Clopidogrel

Clopidogrel Bisulfate (SR-25990C, Clopidogrel hydrogen sulfate, Iscover, Plavix) is an oral, thienopyridine class antiplatelet agent.

Clopidogrel is converted to its active metabolite by cytochrome P450 (CYP) enzymes. [1] Clopidogrel (1 μM) also inhibits EGF-stimulated EGF receptor, PERK expression, and cell proliferation in RGM-1 cells (P<0.05), and causes much less inhibition of EGF-stimulated cell proliferation in EGF receptor over-expressed RGM-1 cells than in RGM-1 cells (22% vs. 32% reduction). [2] Clopidogrel increases blood vessel number, reduces polymorphonuclear count and decreases attachment and bone loss, also decreases osteoclast number in rats submitted or not to periodontal repair. Clopidogrel decreases CXCL4, CXCL12 and PDGF content compared with saline-treated rats, without affecting CXCL5. [3]

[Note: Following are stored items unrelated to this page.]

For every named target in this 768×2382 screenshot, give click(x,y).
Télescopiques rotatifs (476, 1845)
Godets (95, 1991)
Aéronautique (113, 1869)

Clopidogrel (2mg and 10mg/kg/day) significantly decreases ulcer-induced gastric epithelial cell proliferation and ulcer-stimulated expressions of EGF receptor and phosphorylated extracellular signal-regulated kinase (PERK) at the ulcer margin of rats. [2] Clopidogrel improves endothelial function and NO bioavailability in rats with congestive heart failure. Clopidogrel-treated Congestive heart failure (CHF) rat displays enhances phosphorylation of AKT and eNOS. [4] The clopidogrel/aspirin combination shows only additive-type effects on bleeding time prolongation induced by ear transection in the rabbit, therefore showing that combined inhibition of cyclooxygenase and ADP's effects provide a marked enhanced antithrombotic efficacy. [5]

[1] Laine L, et al. Am J Gastroenterol, 2010, 105(1), 34-41. [2] Luo JC, et al. Eur J Pharmacol, 2012, 695(1-3), 112-119. [3] Coimbra LS, et al. J Clin Periodontol, 2014, 41(3), 295-302.